---------- Provided information

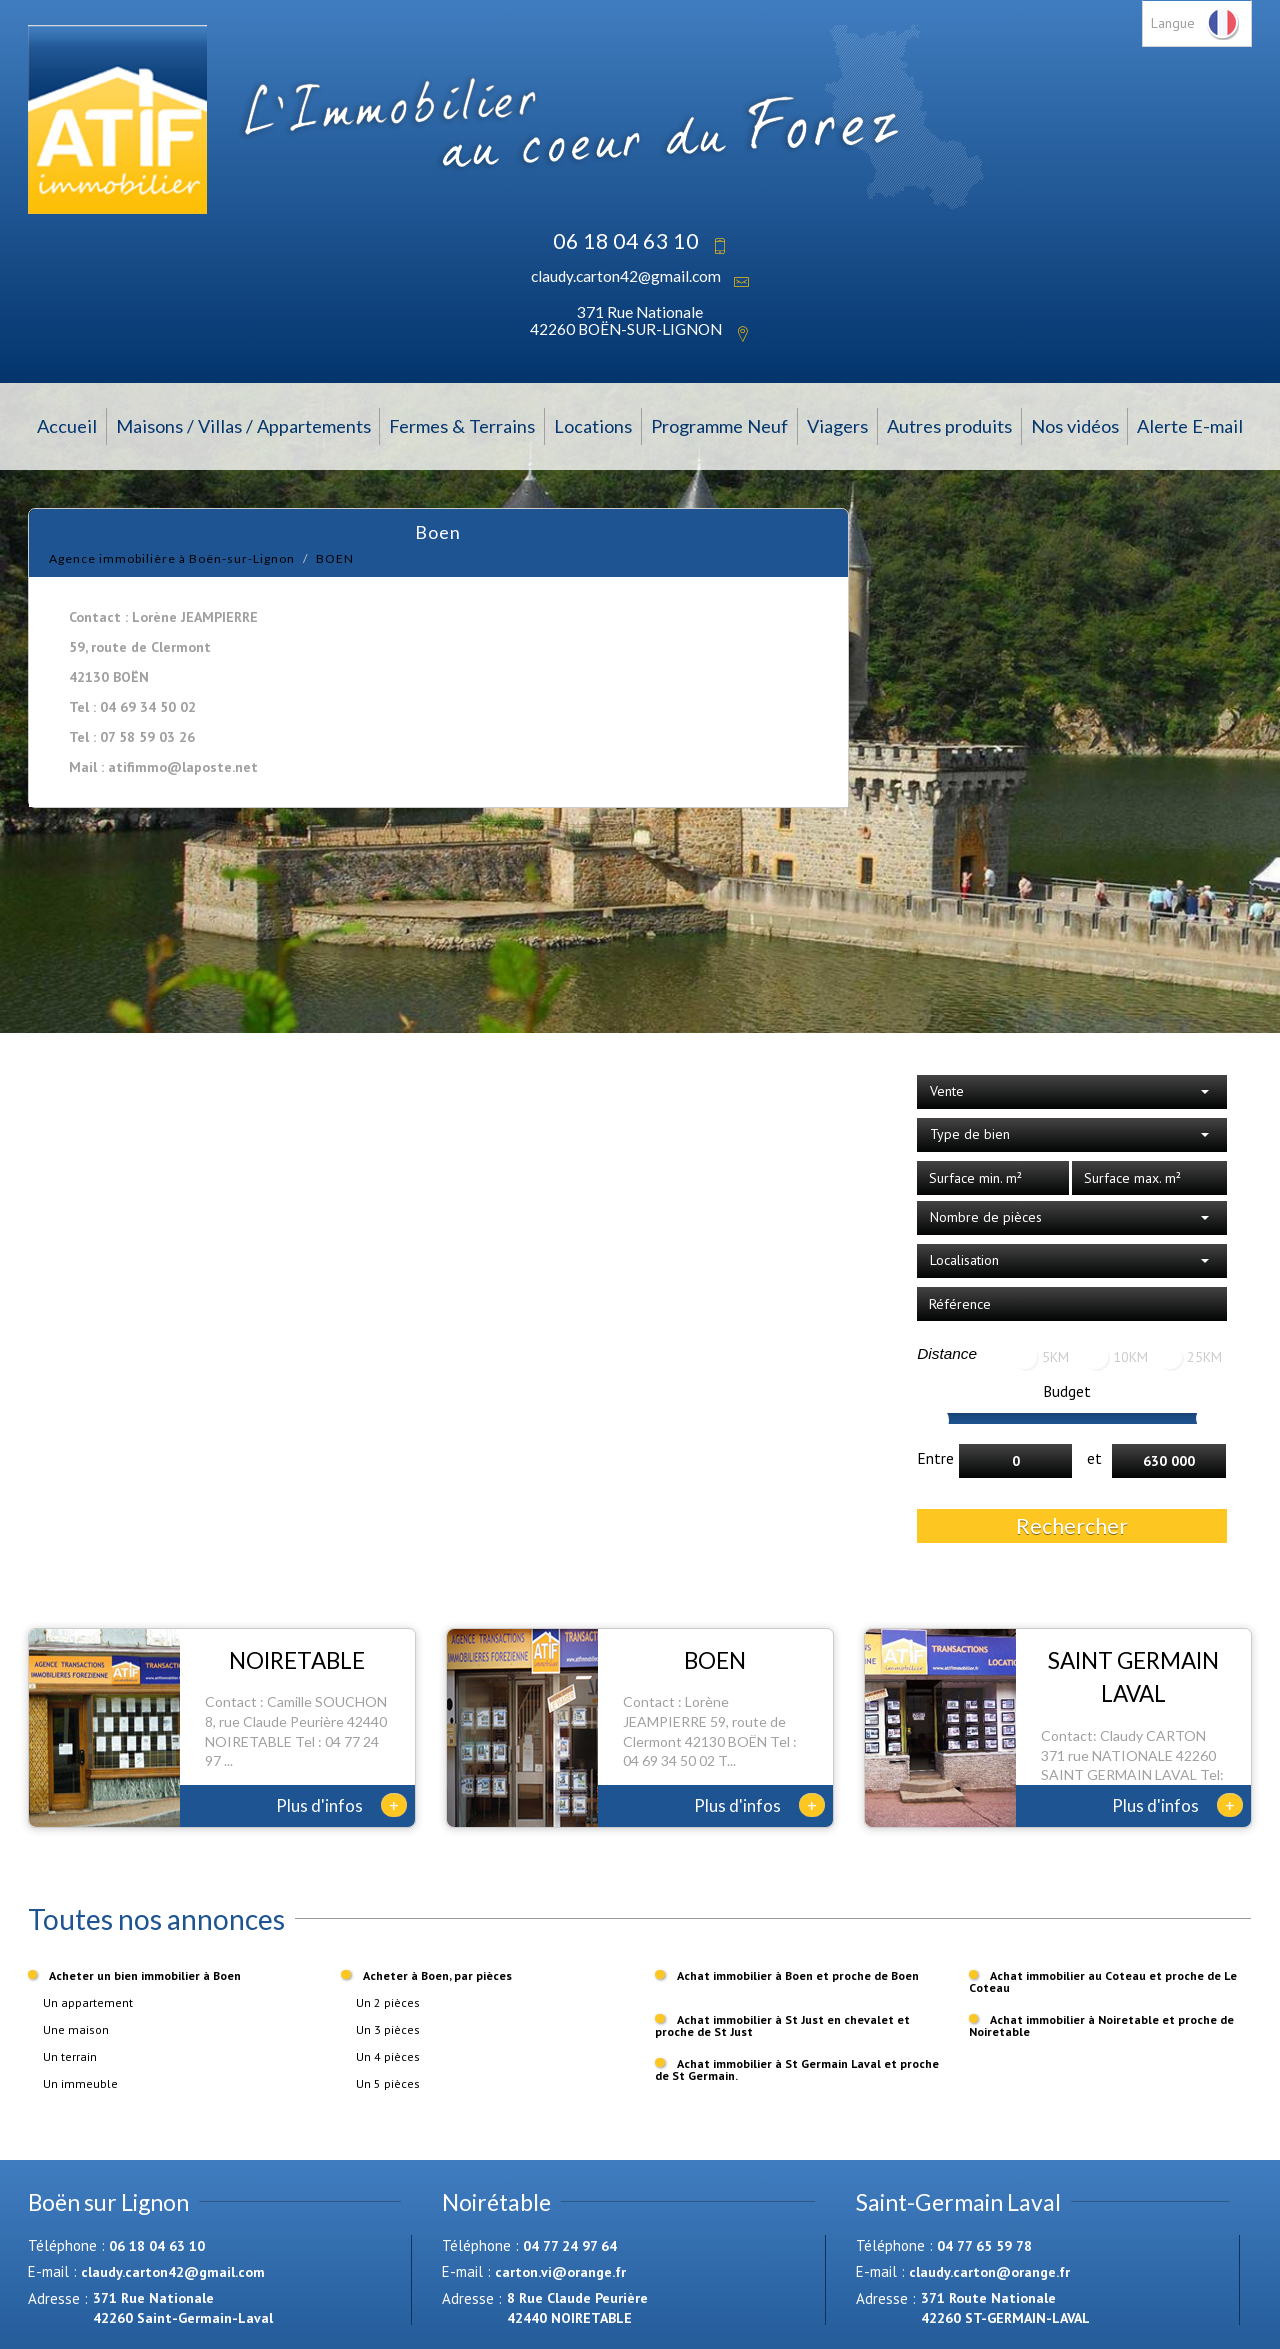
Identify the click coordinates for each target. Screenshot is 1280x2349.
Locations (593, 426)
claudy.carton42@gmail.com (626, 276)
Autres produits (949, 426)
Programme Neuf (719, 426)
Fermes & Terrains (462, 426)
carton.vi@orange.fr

--------------------

_Your assignment_: Set the records down again precisely, skipping every image.

_Task output_:
Identify the click coordinates for each target. Screenshot is 1280x2349.
Locations (593, 426)
claudy.carton42@gmail.com (626, 276)
Autres produits (949, 426)
Programme Neuf (719, 426)
Fermes & Terrains (462, 426)
carton.vi@orange.fr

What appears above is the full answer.